# Morrowind, Vista



## hkrandom (Jan 30, 2008)

I am trying to run Morrowind on Vista as well, i have what i thought was the GOTY edition, but im not sure if it is (it has 3 discs, Morrowind, Bloodmoon and Tribunal) i installed it last night and tried to play it when it was trying to load the game it said that some .exe files were 'too large' and needed to be resized or the program would be shut down, i let it resize the files (there was about 20 of them) and after that the game tries to continue loading but just crashes, i have tried running the game in compatibility mode to no avail, i have also tried to run as an administrator and it still doesn't work, i reinstalled just the morrowind disc and the same thing happened, is there ANYTHING that i can do at all to get this game running, i purchased it thinking it would work... and now it seems that my money was wasted...


----------



## hkrandom (Jan 30, 2008)

*Re: [SOLVED] Morrowind and Vista*

This issue is not solved at all, the issue i am having is NOT with my DVD drive... it is happening after the install when i attempt to launch the game... that is when my issue occurs... what would be nice... is if there is a patch for the game for it to run in vista... if this is available... then where can i find it ?


----------



## Digifiend (May 8, 2008)

*Re: [SOLVED] Morrowind and Vista*

Two problems ended up in the same thread - only the second one was "case closed" as I put it. Please post a screenshot of your error message.
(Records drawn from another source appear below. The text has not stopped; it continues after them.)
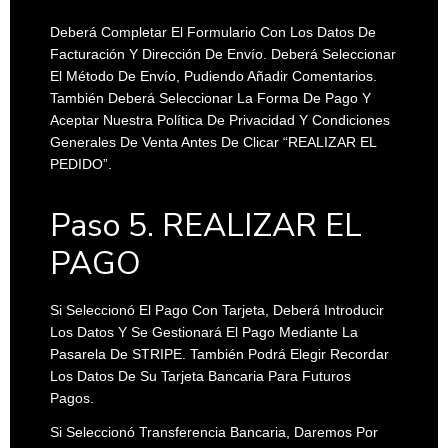
Deberá Completar El Formulario Con Los Datos De
Facturación Y Dirección De Envío. Deberá Seleccionar
El Método De Envío, Pudiendo Añadir Comentarios.
También Deberá Seleccionar La Forma De Pago Y
Aceptar Nuestra Política De Privacidad Y Condiciones
Generales De Venta Antes De Clicar “REALIZAR EL
PEDIDO”.
Paso 5. REALIZAR EL
PAGO
Si Seleccionó El Pago Con Tarjeta, Deberá Introducir
Los Datos Y Se Gestionará El Pago Mediante La
Pasarela De STRIPE. También Podrá Elegir Recordar
Los Datos De Su Tarjeta Bancaria Para Futuros
Pagos.
Si Seleccionó Transferencia Bancaria, Daremos Por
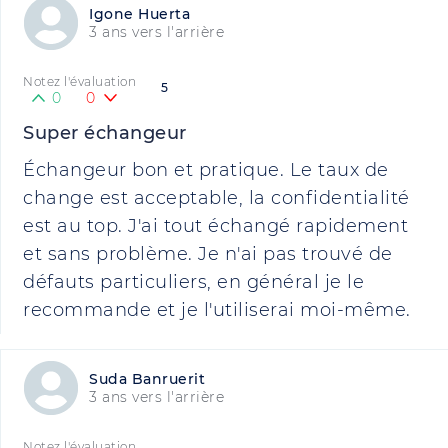
Igone Huerta
3 ans vers l'arrière
Notez l'évaluation
5
0
0
Super échangeur
Échangeur bon et pratique. Le taux de
change est acceptable, la confidentialité
est au top. J'ai tout échangé rapidement
et sans problème. Je n'ai pas trouvé de
défauts particuliers, en général je le
recommande et je l'utiliserai moi-même.
Suda Banruerit
3 ans vers l'arrière
Notez l'évaluation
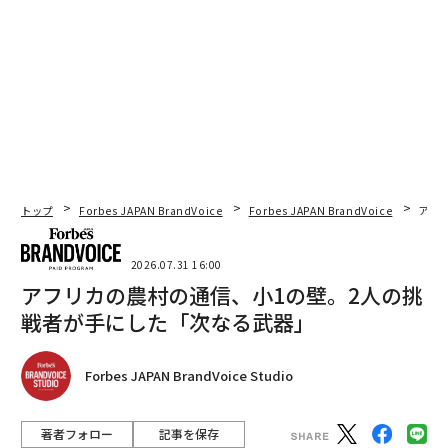
トップ
Forbes JAPAN BrandVoice
Forbes JAPAN BrandVoice
アフ
2026.07.31 16:00
アフリカの農村の通信、小1の壁。2人の挑
戦者が手にした「次なる武器」
Forbes JAPAN BrandVoice Studio
著者フォロー
記事を保存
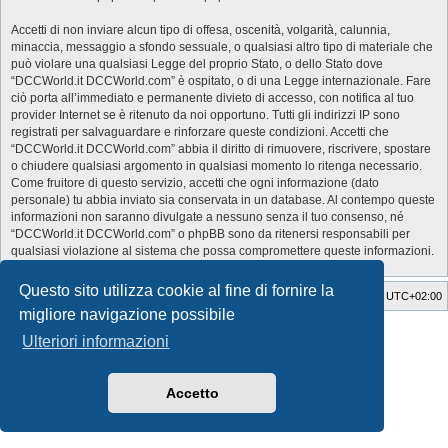
Accetti di non inviare alcun tipo di offesa, oscenità, volgarità, calunnia,
minaccia, messaggio a sfondo sessuale, o qualsiasi altro tipo di materiale che
può violare una qualsiasi Legge del proprio Stato, o dello Stato dove
“DCCWorld.it DCCWorld.com” è ospitato, o di una Legge internazionale. Fare
ciò porta all’immediato e permanente divieto di accesso, con notifica al tuo
provider Internet se è ritenuto da noi opportuno. Tutti gli indirizzi IP sono
registrati per salvaguardare e rinforzare queste condizioni. Accetti che
“DCCWorld.it DCCWorld.com” abbia il diritto di rimuovere, riscrivere, spostare
o chiudere qualsiasi argomento in qualsiasi momento lo ritenga necessario.
Come fruitore di questo servizio, accetti che ogni informazione (dato
personale) tu abbia inviato sia conservata in un database. Al contempo queste
informazioni non saranno divulgate a nessuno senza il tuo consenso, né
“DCCWorld.it DCCWorld.com” o phpBB sono da ritenersi responsabili per
qualsiasi violazione al sistema che possa compromettere queste informazioni.
Questo sito utilizza cookie al fine di fornire la
Indice
Cancella cookie
Tutti gli orari sono
UTC+02:00
migliore navigazione possibile
Style Developer by ©
GTA game
Forum.
Ulteriori informazioni
Creato da
phpBB
® Forum Software © phpBB Limited
Traduzione Italiana
phpBB-Italia.it
Privacy
|
Condizioni
Accetto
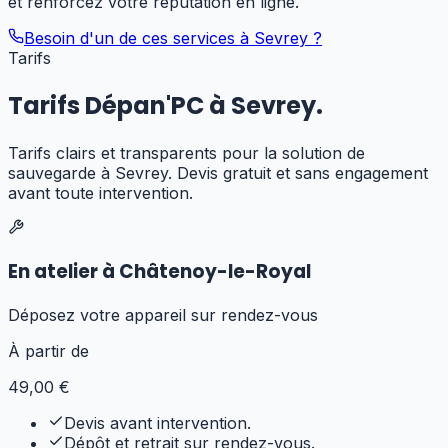
et renforcez votre réputation en ligne.
Besoin d'un de ces services à
Sevrey
?
Tarifs
Tarifs Dépan'PC à
Sevrey
.
Tarifs clairs et transparents pour
la solution de
sauvegarde
à
Sevrey
. Devis gratuit et sans engagement
avant toute intervention.
En atelier à Châtenoy-le-Royal
Déposez votre appareil sur rendez-vous
À partir de
49
,00 €
Devis avant intervention.
Dépôt et retrait sur rendez-vous.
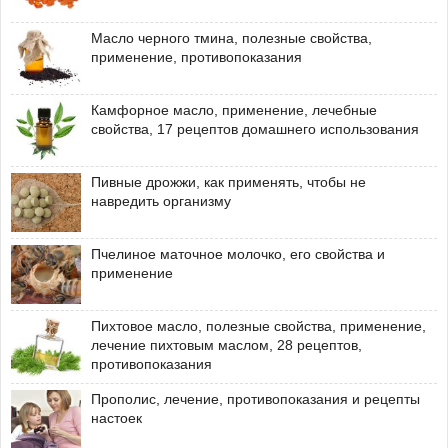
Масло черного тмина, полезные свойства,
применение, противопоказания
Камфорное масло, применение, лечебные
свойства, 17 рецептов домашнего использования
Пивные дрожжи, как применять, чтобы не
навредить организму
Пчелиное маточное молочко, его свойства и
применение
Пихтовое масло, полезные свойства, применение,
лечение пихтовым маслом, 28 рецептов,
противопоказания
Прополис, лечение, противопоказания и рецепты
настоек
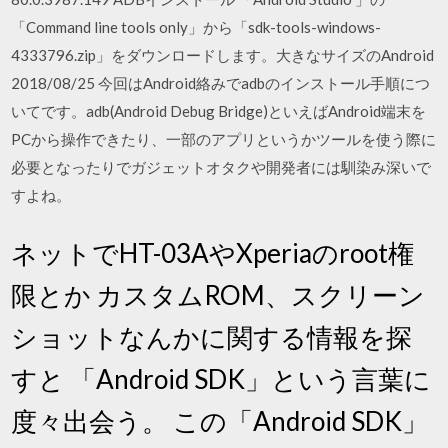
「Command line tools only」から「sdk-tools-windows-
4333796.zip」をダウンロードします。大きなサイズのAndroid
2018/08/25 今回はAndroid絡みでadbのインストール手順につ
いてです。adb(Android Debug Bridge)といえばAndroid端末を
PCから操作できたり、一部のアプリというかツールを使う際に
必要となったりでガジェットオタクや開発者には馴染み深いで
すよね。
ネットでHT-03AやXperiaのroot権
限とか カスタムROM、スクリーン
ショットなんかに関する情報を探
すと 「Android SDK」という言葉に
度々出会う。 この「Android SDK」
System specification as listed on Wikipedia:

Windows ME/98 - 128 MB RAM 
Windows XP/2000 - 256 MB RAM, 500 MHz Intel Pentium III, Celeron, AMD Athlon or better processor, 8x CD/DVD-ROM Drive, 1 GB free hard disk space, DirectX 8.1 (included), 32 MB Direct3D compatible video card with 32-bit color support, DirectX 8.1 compatible driver, and Hardware Transform & Lighting support, DirectX 8.1 compatible sound card

That sounds like Vista isn't officially supported. Check http://www.elderscrolls.com


----------



## ff33333333 (Sep 25, 2008)

*Re: [SOLVED] Morrowind and Vista*

there is a certain order the expansion packs need to be installed in. its in the book.

i had this problem, then looked in the book.


----------